[Opening Material for this task section]

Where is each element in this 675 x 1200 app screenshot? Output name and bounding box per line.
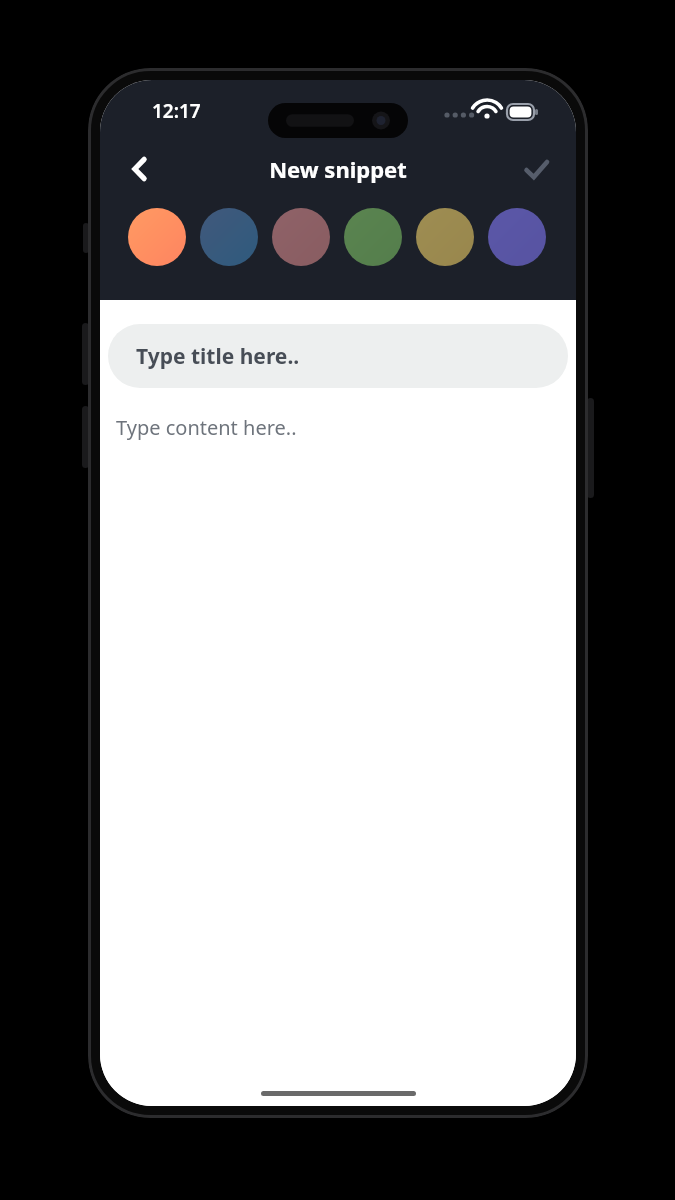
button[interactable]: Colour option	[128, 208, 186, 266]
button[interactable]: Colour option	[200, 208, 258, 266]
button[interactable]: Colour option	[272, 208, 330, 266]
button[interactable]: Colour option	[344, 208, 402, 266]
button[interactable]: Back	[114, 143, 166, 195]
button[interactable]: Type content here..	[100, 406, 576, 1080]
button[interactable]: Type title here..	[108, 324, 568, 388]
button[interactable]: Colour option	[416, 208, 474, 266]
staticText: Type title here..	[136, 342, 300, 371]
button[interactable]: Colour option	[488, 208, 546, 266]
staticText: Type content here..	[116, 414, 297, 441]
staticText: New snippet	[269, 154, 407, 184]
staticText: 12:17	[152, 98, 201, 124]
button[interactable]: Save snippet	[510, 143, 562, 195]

[Closing Material for this task section]
[Opening Material for this task section]

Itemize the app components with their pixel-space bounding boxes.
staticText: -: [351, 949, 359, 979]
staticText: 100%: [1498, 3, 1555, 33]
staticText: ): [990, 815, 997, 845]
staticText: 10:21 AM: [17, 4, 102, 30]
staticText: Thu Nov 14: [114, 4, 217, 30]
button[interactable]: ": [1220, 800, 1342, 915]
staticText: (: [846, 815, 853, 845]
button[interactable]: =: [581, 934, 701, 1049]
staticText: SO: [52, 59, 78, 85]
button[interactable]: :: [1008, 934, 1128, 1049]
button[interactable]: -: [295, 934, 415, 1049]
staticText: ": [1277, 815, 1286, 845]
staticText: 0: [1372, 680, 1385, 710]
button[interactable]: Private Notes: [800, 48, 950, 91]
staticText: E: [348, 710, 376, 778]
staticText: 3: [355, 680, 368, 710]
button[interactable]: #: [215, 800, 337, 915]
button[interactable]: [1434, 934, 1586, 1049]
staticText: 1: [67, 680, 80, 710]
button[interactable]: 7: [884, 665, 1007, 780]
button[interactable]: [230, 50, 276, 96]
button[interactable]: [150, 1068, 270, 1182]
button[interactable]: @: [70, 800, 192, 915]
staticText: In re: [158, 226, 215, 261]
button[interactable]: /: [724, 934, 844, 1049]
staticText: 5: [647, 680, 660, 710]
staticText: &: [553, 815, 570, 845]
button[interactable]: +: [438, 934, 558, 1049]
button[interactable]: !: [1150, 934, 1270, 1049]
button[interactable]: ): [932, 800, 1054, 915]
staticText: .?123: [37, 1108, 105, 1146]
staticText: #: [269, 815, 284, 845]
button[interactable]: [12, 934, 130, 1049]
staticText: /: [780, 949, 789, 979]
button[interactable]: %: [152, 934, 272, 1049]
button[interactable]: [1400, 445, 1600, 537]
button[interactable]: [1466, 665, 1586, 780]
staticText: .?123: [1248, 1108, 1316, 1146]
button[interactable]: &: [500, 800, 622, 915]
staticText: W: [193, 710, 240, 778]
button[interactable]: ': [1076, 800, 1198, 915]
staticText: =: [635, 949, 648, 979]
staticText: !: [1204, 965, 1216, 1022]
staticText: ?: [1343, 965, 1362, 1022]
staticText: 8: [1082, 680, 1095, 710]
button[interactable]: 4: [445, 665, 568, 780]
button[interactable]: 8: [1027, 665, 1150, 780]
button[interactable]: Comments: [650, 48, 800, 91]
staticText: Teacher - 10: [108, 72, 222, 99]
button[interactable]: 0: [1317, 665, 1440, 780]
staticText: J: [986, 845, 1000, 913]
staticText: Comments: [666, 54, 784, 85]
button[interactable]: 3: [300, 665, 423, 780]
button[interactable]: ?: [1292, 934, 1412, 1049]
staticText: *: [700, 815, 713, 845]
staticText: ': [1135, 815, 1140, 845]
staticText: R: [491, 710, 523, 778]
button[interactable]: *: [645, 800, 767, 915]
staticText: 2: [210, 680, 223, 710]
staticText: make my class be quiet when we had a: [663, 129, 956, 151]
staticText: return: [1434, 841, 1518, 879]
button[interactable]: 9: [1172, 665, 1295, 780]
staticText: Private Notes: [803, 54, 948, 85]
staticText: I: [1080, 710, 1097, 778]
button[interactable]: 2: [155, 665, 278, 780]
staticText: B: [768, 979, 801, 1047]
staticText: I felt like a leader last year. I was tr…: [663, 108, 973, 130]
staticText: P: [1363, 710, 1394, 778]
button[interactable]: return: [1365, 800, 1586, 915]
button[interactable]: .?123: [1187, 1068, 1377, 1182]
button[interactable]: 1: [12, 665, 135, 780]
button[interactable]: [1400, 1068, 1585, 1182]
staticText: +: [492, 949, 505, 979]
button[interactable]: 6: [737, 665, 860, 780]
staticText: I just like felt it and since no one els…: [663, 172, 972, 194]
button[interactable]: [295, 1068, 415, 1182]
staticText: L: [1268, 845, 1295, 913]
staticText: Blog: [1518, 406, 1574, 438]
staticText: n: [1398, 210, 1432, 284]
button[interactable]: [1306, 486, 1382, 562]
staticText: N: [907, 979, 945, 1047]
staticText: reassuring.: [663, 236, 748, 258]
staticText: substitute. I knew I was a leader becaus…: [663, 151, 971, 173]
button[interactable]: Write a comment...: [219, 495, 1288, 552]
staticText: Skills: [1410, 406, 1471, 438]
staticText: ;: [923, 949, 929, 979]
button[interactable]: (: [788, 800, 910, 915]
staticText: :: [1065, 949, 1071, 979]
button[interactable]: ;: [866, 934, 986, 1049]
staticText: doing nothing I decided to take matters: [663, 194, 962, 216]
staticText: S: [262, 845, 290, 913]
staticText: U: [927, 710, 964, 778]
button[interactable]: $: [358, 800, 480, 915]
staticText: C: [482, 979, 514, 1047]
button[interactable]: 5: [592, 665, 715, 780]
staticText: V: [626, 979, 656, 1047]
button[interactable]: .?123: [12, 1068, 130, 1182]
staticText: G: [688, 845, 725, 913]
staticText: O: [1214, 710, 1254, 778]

[Closing Material for this task section]
[Opening Material for this task section]

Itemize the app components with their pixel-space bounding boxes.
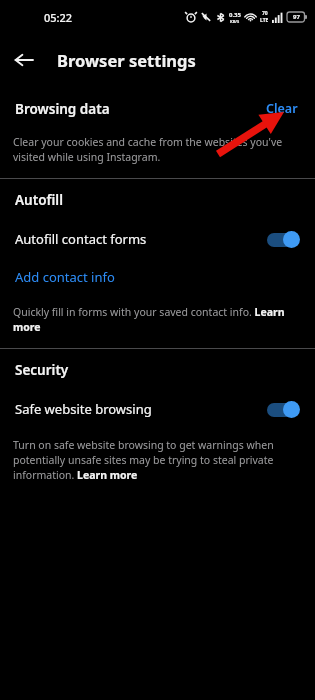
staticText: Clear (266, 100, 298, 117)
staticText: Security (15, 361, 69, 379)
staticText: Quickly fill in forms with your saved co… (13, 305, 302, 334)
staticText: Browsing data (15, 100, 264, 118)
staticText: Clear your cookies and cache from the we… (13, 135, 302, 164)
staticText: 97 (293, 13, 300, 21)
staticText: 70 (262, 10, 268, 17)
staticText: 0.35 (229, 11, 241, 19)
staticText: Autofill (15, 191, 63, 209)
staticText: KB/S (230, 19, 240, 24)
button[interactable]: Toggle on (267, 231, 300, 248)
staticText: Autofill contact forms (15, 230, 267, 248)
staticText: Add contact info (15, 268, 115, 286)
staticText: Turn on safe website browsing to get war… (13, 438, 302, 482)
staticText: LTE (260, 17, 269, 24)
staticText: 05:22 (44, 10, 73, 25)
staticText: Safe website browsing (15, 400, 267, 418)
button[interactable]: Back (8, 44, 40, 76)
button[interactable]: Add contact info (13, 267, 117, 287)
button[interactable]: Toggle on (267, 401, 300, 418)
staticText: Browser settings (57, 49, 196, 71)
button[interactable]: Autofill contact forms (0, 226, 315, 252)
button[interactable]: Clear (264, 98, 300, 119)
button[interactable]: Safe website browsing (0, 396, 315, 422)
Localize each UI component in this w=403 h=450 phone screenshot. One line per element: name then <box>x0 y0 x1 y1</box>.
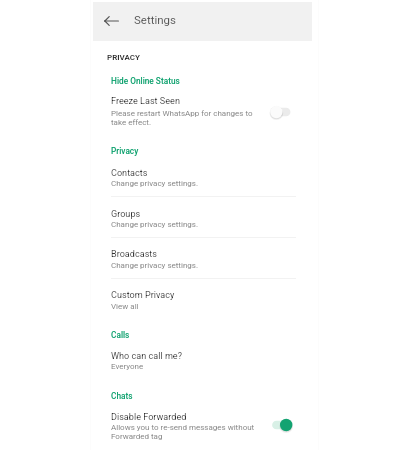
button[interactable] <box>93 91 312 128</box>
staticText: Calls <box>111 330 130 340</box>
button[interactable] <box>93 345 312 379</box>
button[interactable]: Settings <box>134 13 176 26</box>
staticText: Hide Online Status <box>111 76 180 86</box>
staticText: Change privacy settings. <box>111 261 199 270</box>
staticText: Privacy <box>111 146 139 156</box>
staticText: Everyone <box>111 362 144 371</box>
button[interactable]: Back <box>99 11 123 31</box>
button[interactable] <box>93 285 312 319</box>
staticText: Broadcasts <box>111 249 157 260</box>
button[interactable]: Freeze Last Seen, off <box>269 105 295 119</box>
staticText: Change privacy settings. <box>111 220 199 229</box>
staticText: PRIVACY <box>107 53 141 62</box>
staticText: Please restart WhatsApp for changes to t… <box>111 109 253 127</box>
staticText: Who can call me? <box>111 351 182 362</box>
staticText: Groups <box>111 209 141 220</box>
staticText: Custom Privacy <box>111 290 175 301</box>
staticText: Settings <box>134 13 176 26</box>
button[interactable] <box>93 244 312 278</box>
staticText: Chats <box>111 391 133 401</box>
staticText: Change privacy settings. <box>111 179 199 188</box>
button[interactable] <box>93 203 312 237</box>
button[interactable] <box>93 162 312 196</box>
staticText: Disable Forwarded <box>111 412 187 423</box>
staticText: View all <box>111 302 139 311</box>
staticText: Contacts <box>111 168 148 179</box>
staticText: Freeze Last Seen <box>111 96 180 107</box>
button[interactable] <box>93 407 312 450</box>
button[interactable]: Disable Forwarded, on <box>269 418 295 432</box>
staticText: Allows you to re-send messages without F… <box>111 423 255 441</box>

[Closing Material for this task section]

• _What the task asks_: Present each line from the listing that holds the string "screenshot".

• _Response to this task_:
Where is each element in this 675 x 1200 app screenshot? Output name and bounding box per line.
Localize each UI component in this w=403 h=450 phone screenshot. One line per element: name then <box>x0 y0 x1 y1</box>.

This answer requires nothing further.